Material for this exercise: Begin

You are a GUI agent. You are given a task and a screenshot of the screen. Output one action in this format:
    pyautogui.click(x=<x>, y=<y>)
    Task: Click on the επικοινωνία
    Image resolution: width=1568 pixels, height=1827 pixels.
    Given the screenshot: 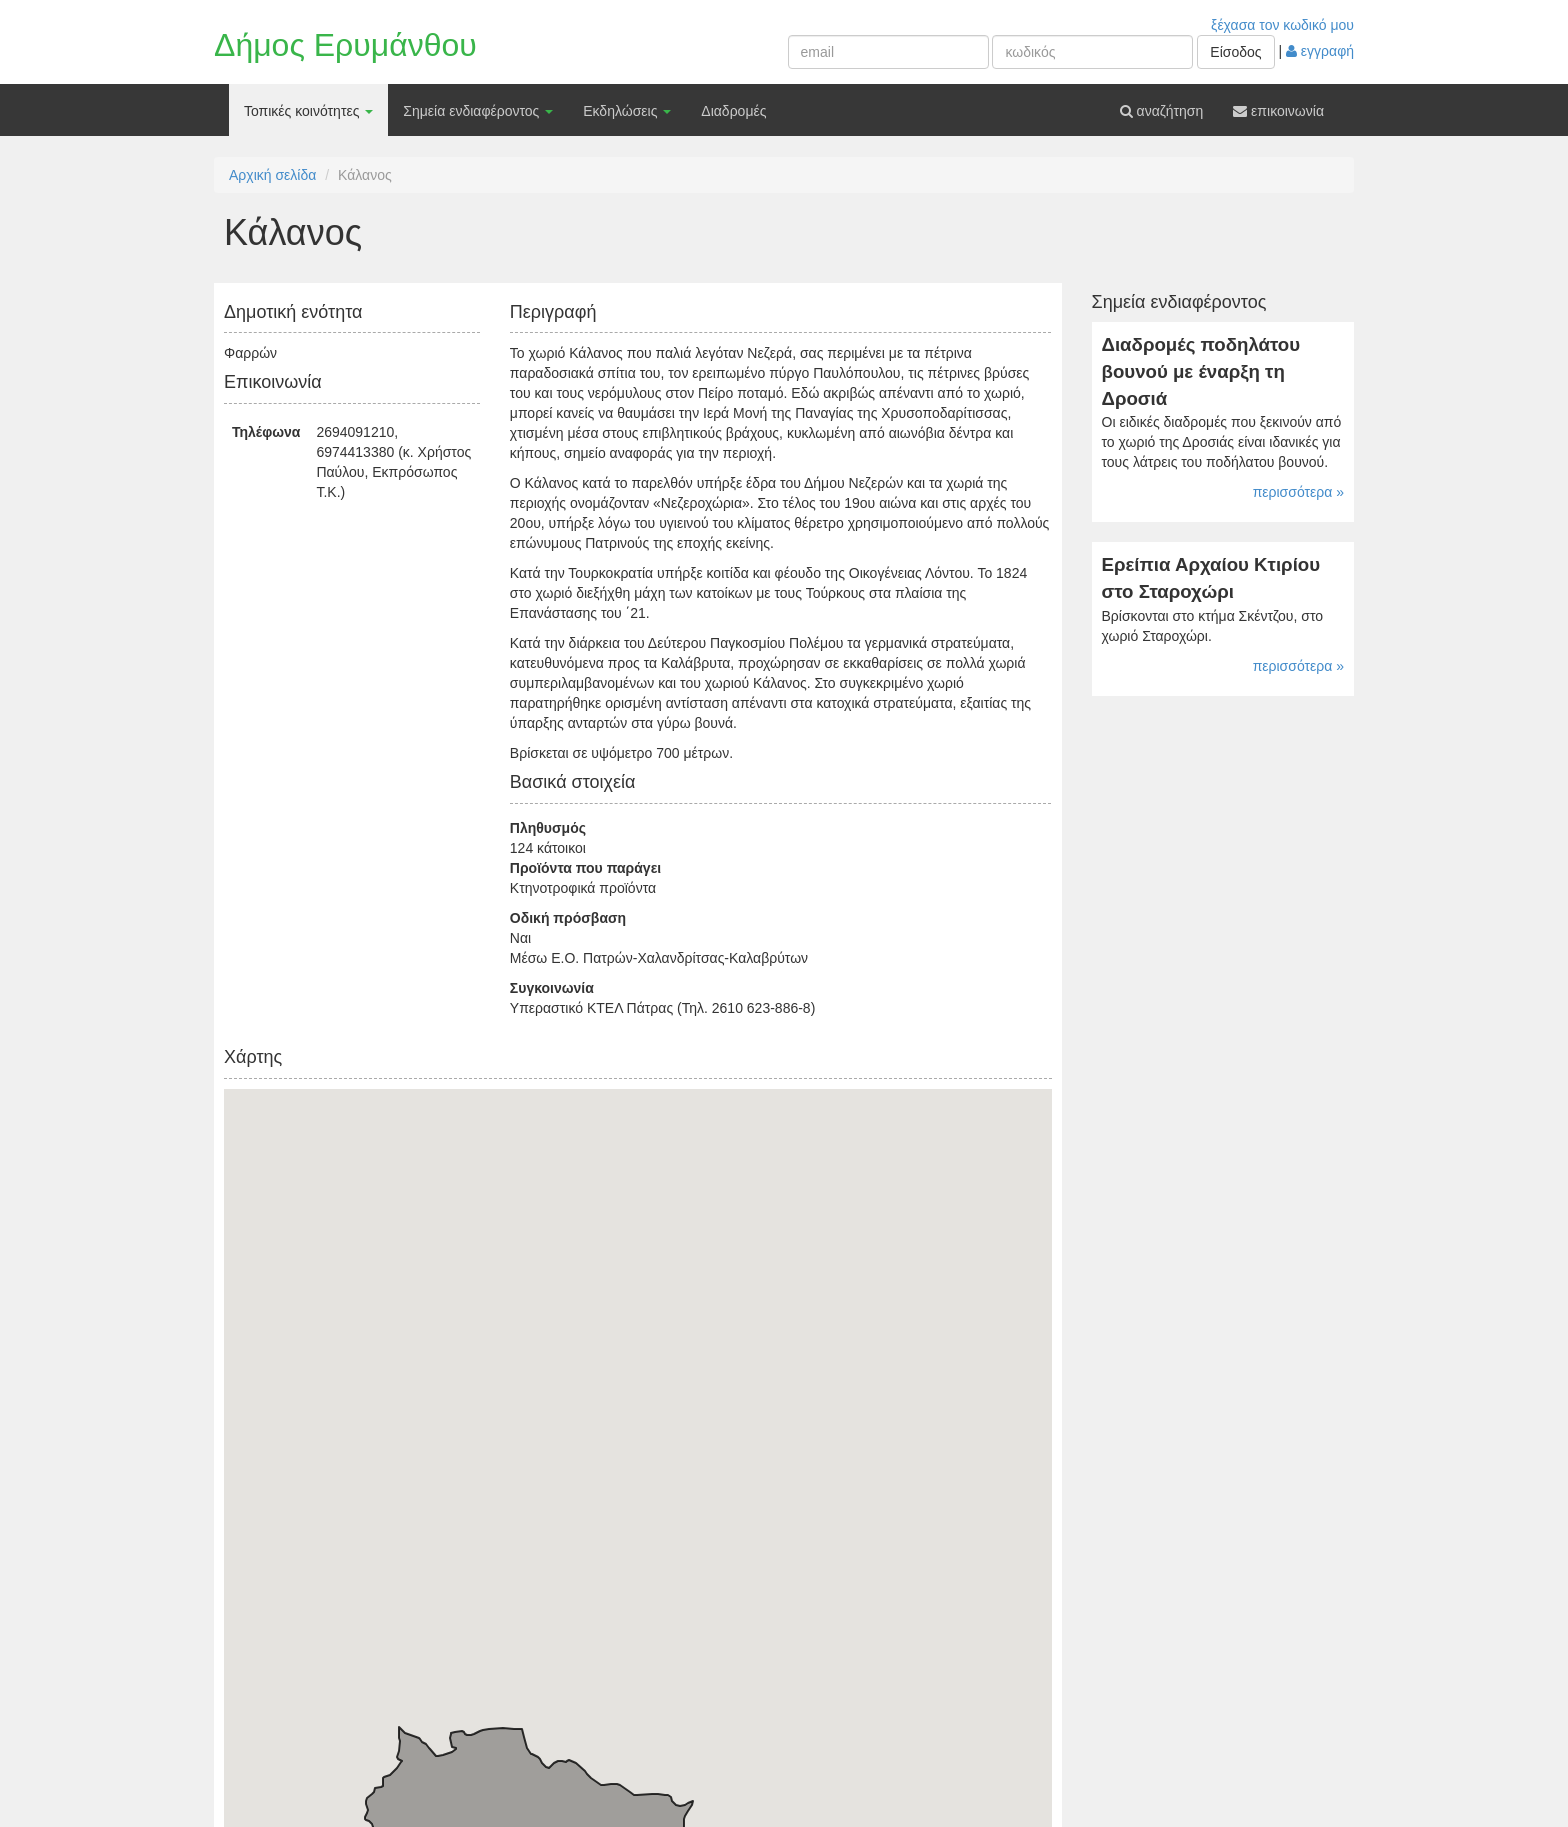 What is the action you would take?
    pyautogui.click(x=1278, y=111)
    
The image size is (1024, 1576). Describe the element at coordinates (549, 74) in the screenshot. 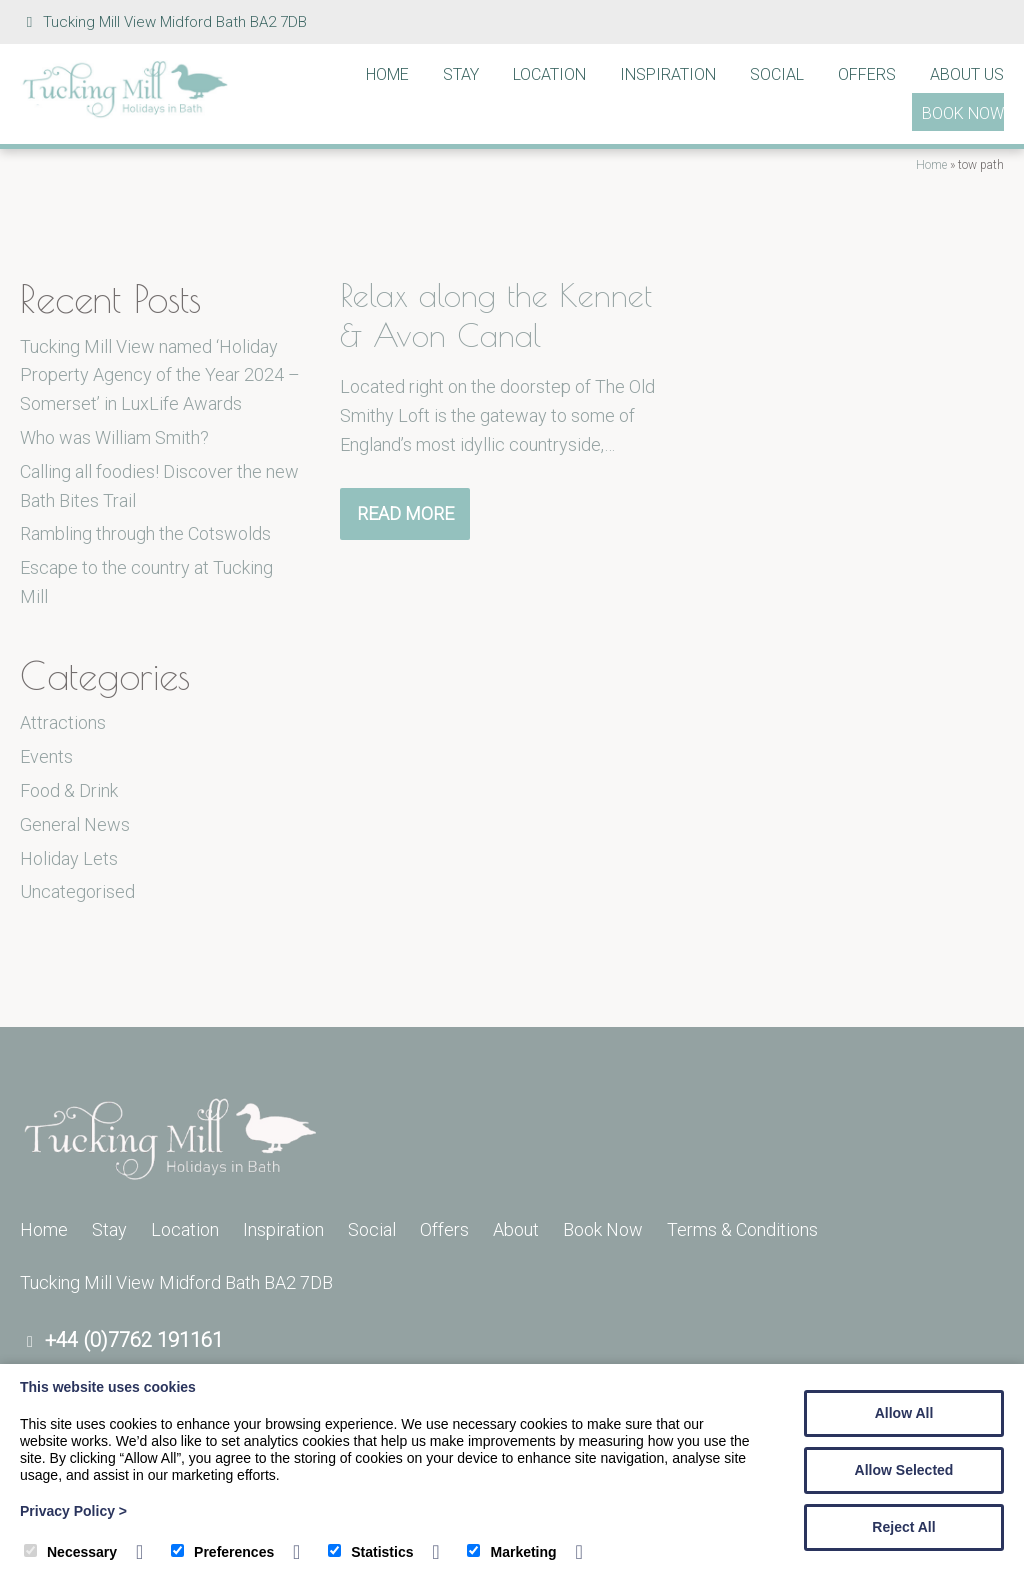

I see `Location` at that location.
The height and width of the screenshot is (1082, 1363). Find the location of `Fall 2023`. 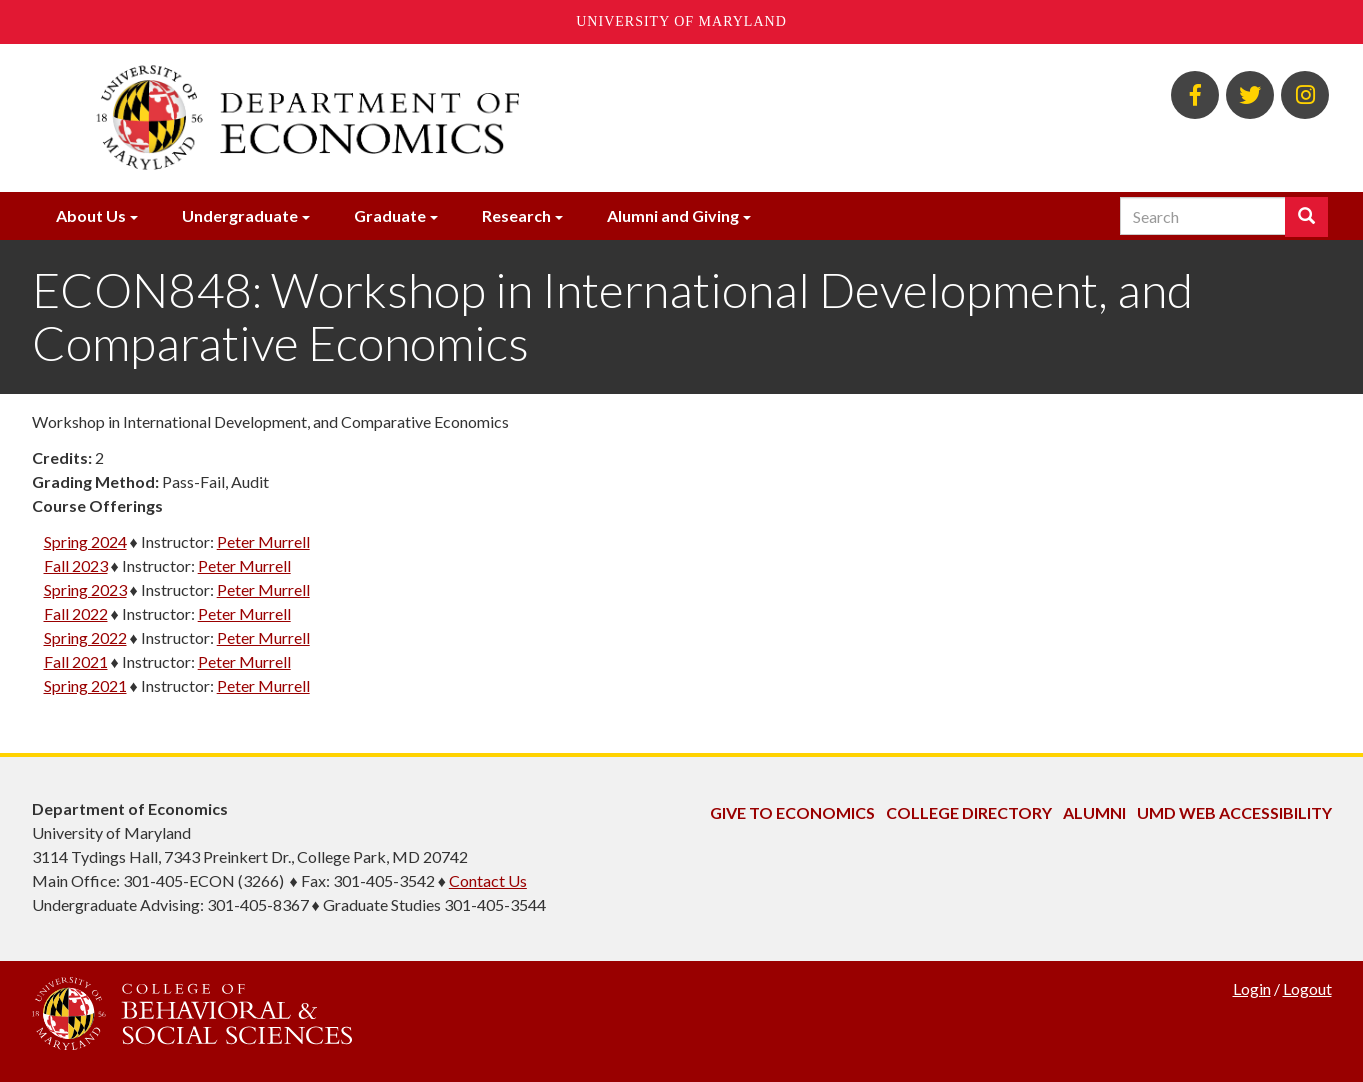

Fall 2023 is located at coordinates (76, 565).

Material for this exercise: End

### Your task
Omit the pictures and print again exactly the lines from the one with "The image size" through the final line of the entries, both ends included.

### Written response
The image size is (1024, 1576). Describe the element at coordinates (549, 74) in the screenshot. 

I see `Location` at that location.
The height and width of the screenshot is (1082, 1363). Find the location of `Fall 2023`. 

Fall 2023 is located at coordinates (76, 565).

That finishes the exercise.